There is an expectation that before such a decision is made, the judge will consider aggravating and mitigating factors surrounding the circumstances under which the minor committed the capital offense charged. Morgan Lane Arnold is suffering from a mental illness. She did not know what she was doing or appreciate the consequences of her conduct at the time she was procuring her boyfriend to kill her father. Her mental illness is a mitigating factor that would make be not waive the jurisdiction of my juvenile court if I was a judge hearing her Case.

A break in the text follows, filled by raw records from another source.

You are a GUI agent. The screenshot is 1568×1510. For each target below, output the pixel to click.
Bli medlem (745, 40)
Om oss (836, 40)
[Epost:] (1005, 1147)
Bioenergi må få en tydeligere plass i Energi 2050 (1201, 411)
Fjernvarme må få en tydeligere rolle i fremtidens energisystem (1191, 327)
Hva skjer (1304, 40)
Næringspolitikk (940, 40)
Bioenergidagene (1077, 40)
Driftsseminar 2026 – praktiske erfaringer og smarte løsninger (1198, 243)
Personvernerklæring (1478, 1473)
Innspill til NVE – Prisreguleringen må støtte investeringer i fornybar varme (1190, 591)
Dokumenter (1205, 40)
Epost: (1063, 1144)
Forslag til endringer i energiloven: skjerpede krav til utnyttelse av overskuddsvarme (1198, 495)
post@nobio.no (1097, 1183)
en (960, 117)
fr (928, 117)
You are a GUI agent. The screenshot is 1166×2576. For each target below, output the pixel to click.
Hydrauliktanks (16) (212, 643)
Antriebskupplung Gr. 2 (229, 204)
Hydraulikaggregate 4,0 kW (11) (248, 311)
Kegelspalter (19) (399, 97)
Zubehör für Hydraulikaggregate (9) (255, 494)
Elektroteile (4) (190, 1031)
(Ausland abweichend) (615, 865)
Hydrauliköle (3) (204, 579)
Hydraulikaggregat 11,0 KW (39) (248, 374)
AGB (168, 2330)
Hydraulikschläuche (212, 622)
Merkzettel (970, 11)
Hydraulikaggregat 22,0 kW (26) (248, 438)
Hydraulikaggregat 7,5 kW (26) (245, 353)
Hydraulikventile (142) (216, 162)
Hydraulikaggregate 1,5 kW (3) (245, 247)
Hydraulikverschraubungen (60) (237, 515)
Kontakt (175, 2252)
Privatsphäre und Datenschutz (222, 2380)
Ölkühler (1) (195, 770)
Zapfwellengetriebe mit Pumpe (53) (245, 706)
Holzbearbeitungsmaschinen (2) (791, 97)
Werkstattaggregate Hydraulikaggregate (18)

A restorative justice process investigates the root cause of committing a crime to heal the offender and victim (Zehr, 2015). All this is intended to help the offender take personal accountability for the consequences of their crime and learn from their mistakes so that they grow into productive citizens. When restorative justice is used in addressing juvenile delinquency, it gets to the heart of what psychologists have established as the cause of children engaging in criminal conduct. Several studied have identified emotional, physical, sexual abuse, and parental neglect as forces that push a child into committing crimes (Chauhan et al. 2017). Retributive justice and its desire for nothing more than the certainty of punishment make it a wrong model for a juvenile justice system in light of this discovery about children in conflict with the law. Addressing these causes of juvenile delinquency may put them on a different path away from becoming an adult offender who may repeat the cycle by abusing children as an adult or teenager. As stated earlier, parental neglect may push children to be in conflict with the law. Public child welfare programs have social workers who receive and investigate reports of parental neglect. A restorative process can pinpoint parental neglect as the cause of delinquency, and the juvenile justice system can then coordinate juvenile probation officers with social workers to incorporate guardians or parents in efforts to reduce juvenile recidivism at the family level.
References
Braithwaite, J. (1989). Crime, shame, and reintegration. Cambridge University Press
Chauhan, P., Schuck, A., & Widom, C. (2017). Child maltreatment, problem behaviors, and neighborhood attainment. American Journal of Community Psychology, 60 (3-4), 555-567.
Hemmens, C., Brody, D., & Spohn, C. (2019). Criminal courts: A contemporary perspective, 4th ed. Thousand Oaks CA: Sage Publishing Company
Maryland Criminal Law Code, MD Criminal Law Code 2-203(2013).